「プロ」との出会い
私が最も通ったのは職場である小杉湯だ。仕事がない日にも小杉湯に浸かっていたので、ほぼ毎日お客さんと顔を合わせていた。複数ある浴槽をぐるぐるとまわるので会話時間は少ないが、少しの会話の積み重ねでだんだんと関係性が変わっていく。これはホーム銭湯でしか味わえない楽しみだ。
心の中で「プロ」と呼んでいたおばさんがいた。周りに水しぶきを散らさないように湯を流し、使った後はカラン周りを片付け、湯に入る時も波をたてないよう静かに入る、銭湯の所作が誰よりも綺麗な方だった。

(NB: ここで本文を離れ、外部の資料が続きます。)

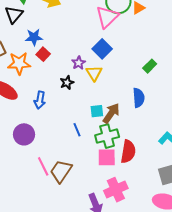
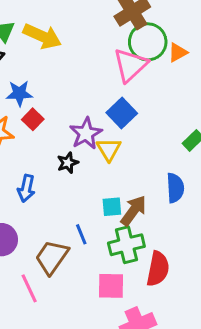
purple star: (79, 63) -> (86, 133), size x1.5
pink square: (107, 157) -> (111, 286), moved
brown trapezoid: (61, 171) -> (52, 257), moved

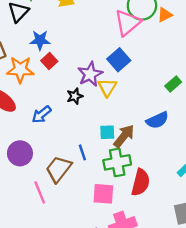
blue arrow: (26, 188) -> (41, 114), turned 36
blue semicircle: (175, 188) -> (157, 120), turned 65

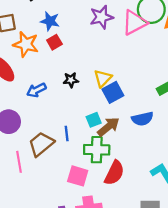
blue square: (119, 60) -> (113, 92), moved
purple star: (90, 74) -> (101, 17), moved
cyan square: (107, 132) -> (94, 120), turned -32

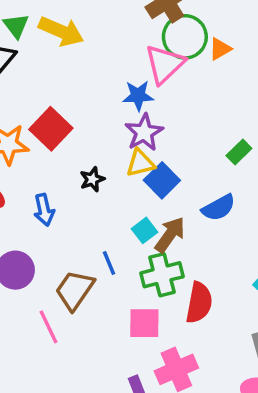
purple star: (101, 17) -> (144, 132), moved
blue star: (50, 21) -> (138, 96), moved
red square: (54, 42) -> (51, 129), size x1.6
yellow triangle: (103, 78) -> (140, 163), turned 48
blue arrow: (36, 90) -> (44, 210), turned -60

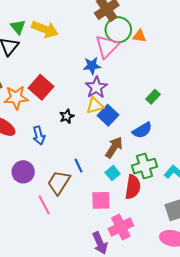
orange triangle: (220, 49) -> (139, 36), turned 40
cyan square: (144, 230) -> (113, 173), moved
green cross: (162, 275) -> (144, 166), moved

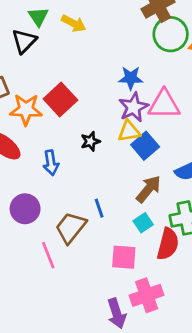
yellow arrow: (45, 29) -> (74, 23), size x0.7
pink triangle: (107, 46) -> (164, 104), moved, turned 40

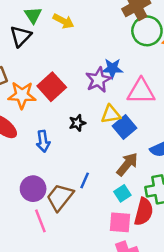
purple star: (133, 107) -> (98, 80), moved
blue line: (99, 208) -> (85, 180), turned 42
purple circle: (25, 209) -> (33, 189), moved
pink square: (124, 257) -> (120, 222), moved

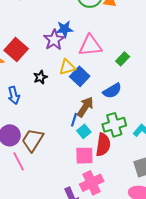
blue line: (85, 180) -> (74, 120), moved

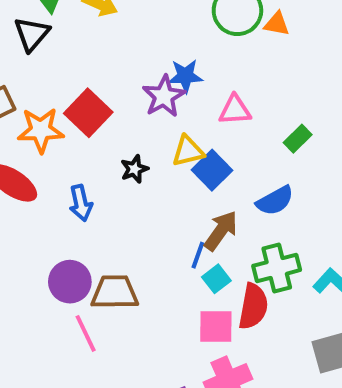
pink triangle: (90, 45) -> (235, 110), size x0.7
brown trapezoid: (33, 140) -> (115, 292), turned 55

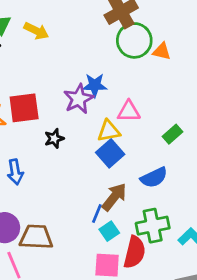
red square: (88, 113) -> (24, 108), turned 36
yellow triangle: (188, 151) -> (109, 131), moved
black star: (134, 169) -> (54, 138), moved

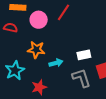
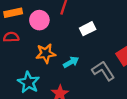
white rectangle: (84, 55) -> (88, 29), moved

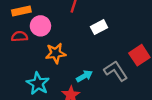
pink circle: (39, 20) -> (40, 26), moved
cyan arrow: (71, 62) -> (84, 76), moved

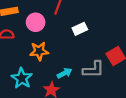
pink circle: (40, 26) -> (36, 22), moved
gray L-shape: (116, 71) -> (93, 70), turned 120

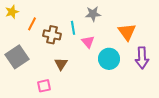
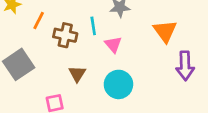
cyan circle: (109, 59) -> (118, 84), moved

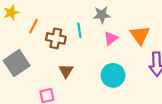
pink triangle: (113, 44) -> (111, 38), moved, turned 32
cyan circle: (118, 84) -> (113, 75), moved

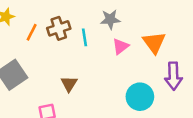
brown cross: (56, 38) -> (59, 28), moved, turned -30
cyan circle: (113, 75) -> (140, 97), moved

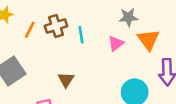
gray star: (110, 19) -> (128, 17), moved

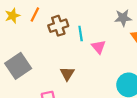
orange line: (30, 30) -> (35, 15), moved
pink triangle: (116, 43) -> (98, 47), moved, turned -32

さらには3つ並んだ砂時計を浴室で持ち歩き、あつ湯や水風呂に入る時間をチェックし、のぼせを防止するなど自己管理も一流だ。初めて見かけた時から感動し、彼女の動きを真似しながら銭湯のマナーを学んだ。
お風呂場で顔を合わせるごとに仲良くなり、半年もすると湯船に浸かりながら談笑する仲になっていたが、不思議なことに私はプロの本当の名前も、普段何をしているのかも知らない。毎日小杉湯で会えるし詮索するのも悪いと思ったのだ。
しかしそんなある日、私はプロの意外な姿を意外な場所で目にした。毎夏高円寺で行われる阿波踊りを観覧しに行った時のことだ。最前列で団扇を振って次の連(阿波踊りのグループの呼び方)を待っていたら、なんとプロが笛を吹きながら連を引き連れてくるではないか。
う、嘘だろ!!唖然としている私に向かってプロはウィンクし、満面の笑みを浮かべながら去って行った。
祭りのあと小杉湯に来たプロから、長らく阿波踊りをやっていて自分で連を立ち上げたこと、練習後にいつも小杉湯に入りに来ていたことを教えてもらった。これだけ毎日会っていたのに、何も知らないなあ! と2人して爆笑してしまった。